The Hacker News post titled "(Reasonably) secure Azure Pipelines on-prem deployments" discussing the linked blog post about secure deployments to IIS using Azure DevOps has generated a small but focused discussion thread. Several commenters engage with the specific technical details and offer alternative approaches or raise potential concerns.
One commenter points out a potential vulnerability if the deployment agent's machine account, which has write access to the web application directory, is compromised. They suggest an alternative where the build agent packages the application, and a separate deployment process, running under a more restricted account, handles the extraction and deployment to IIS. This separation of duties limits the potential damage from a compromised build agent.
Another commenter discusses the complexity and challenges associated with using tools like Ansible for deployments, particularly in Windows environments. They acknowledge the benefits of such tools but highlight the effort required to learn and maintain them, contrasting it with the relative simplicity of the approach presented in the blog post. This commenter suggests that while more sophisticated tools exist, the author's method might be a pragmatic solution for those prioritizing simplicity and ease of implementation.
A third commenter questions the security of storing deployment credentials within Azure DevOps, even if encrypted. They propose using a dedicated secrets management solution like Azure Key Vault for storing sensitive information and retrieving it during the deployment process. This approach enhances security by decoupling the secrets from the deployment pipeline itself.

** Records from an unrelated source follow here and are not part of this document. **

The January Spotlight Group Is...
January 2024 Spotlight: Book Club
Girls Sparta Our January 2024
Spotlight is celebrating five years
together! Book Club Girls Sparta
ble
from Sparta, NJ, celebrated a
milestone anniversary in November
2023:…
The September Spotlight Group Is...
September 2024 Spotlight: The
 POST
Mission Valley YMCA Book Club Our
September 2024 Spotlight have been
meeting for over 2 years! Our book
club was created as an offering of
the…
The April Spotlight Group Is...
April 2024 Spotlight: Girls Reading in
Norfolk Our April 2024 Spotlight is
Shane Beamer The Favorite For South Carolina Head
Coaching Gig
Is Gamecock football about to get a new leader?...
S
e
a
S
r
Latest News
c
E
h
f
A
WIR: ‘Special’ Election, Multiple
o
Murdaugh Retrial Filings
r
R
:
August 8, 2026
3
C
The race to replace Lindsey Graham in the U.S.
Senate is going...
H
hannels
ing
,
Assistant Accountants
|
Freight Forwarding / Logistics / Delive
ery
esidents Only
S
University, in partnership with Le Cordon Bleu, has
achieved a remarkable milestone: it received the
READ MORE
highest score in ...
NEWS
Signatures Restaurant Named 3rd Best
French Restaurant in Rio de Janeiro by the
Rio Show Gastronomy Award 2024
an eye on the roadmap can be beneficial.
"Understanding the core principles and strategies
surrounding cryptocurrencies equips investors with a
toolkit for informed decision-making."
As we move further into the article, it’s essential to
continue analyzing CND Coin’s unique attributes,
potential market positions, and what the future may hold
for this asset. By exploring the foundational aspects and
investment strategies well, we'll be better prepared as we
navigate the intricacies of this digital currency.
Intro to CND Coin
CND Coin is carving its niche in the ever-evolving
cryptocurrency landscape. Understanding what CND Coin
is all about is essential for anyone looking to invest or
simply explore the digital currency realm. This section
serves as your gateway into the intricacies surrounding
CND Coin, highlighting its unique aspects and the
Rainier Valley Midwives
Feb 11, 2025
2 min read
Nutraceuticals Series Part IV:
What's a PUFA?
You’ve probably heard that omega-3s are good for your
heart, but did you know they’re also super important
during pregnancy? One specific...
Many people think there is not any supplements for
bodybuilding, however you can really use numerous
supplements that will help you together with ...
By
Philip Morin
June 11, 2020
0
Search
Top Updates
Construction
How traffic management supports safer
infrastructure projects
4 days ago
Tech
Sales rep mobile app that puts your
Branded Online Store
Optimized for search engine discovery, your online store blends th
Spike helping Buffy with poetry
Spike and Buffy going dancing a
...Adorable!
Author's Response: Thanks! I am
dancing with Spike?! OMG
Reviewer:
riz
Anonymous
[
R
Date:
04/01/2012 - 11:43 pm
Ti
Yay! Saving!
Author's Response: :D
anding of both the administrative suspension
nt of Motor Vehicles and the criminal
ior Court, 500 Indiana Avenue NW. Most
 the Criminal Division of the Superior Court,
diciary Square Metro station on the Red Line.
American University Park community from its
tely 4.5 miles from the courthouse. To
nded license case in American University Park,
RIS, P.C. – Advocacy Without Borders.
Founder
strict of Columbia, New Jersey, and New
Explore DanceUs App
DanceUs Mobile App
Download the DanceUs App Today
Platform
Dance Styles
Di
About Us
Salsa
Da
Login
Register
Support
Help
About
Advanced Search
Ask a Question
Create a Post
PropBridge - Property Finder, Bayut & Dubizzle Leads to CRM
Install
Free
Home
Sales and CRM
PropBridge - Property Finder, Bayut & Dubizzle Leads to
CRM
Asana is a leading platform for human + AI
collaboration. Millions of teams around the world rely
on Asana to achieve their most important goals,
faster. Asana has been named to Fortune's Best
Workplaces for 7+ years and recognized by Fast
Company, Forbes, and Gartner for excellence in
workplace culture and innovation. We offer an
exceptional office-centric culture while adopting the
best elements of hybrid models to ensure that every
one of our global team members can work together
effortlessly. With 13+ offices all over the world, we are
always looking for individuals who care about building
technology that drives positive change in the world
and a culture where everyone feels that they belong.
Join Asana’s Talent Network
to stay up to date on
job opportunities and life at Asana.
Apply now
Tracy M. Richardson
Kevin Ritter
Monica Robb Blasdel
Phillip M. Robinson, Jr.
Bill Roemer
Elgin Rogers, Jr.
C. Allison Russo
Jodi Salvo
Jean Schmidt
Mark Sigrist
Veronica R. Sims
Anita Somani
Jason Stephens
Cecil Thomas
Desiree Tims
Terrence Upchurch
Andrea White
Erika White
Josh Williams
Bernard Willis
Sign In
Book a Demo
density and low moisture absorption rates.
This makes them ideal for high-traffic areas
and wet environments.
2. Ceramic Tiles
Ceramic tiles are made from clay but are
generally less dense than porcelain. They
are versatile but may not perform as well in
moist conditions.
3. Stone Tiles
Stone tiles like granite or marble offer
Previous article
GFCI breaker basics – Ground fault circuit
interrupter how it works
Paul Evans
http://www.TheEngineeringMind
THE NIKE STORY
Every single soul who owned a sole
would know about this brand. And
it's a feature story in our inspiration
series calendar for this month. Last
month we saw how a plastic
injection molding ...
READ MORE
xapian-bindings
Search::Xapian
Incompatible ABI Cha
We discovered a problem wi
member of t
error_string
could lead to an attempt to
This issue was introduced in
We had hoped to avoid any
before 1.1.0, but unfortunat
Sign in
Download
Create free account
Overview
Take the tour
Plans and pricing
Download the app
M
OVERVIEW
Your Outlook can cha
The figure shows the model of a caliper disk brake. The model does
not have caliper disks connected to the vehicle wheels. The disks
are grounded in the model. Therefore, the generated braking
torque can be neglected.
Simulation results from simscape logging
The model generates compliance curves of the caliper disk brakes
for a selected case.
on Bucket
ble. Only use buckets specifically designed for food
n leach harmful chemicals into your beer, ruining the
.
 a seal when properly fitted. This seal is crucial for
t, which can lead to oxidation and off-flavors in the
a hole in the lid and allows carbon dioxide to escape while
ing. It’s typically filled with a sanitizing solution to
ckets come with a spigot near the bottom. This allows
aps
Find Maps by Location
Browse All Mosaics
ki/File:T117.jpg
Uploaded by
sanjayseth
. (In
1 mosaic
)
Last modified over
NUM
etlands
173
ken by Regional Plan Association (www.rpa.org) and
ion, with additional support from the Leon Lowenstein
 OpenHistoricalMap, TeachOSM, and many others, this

The overall sentiment in the comments is one of cautious appreciation for the author's approach. Commenters acknowledge the practicality of the solution while also highlighting potential security concerns and suggesting alternative, more secure, albeit potentially more complex, methods. The discussion revolves around the trade-off between simplicity and security in real-world deployment scenarios. No one outright criticizes the author's method but instead offer constructive feedback and alternative perspectives for achieving secure deployments.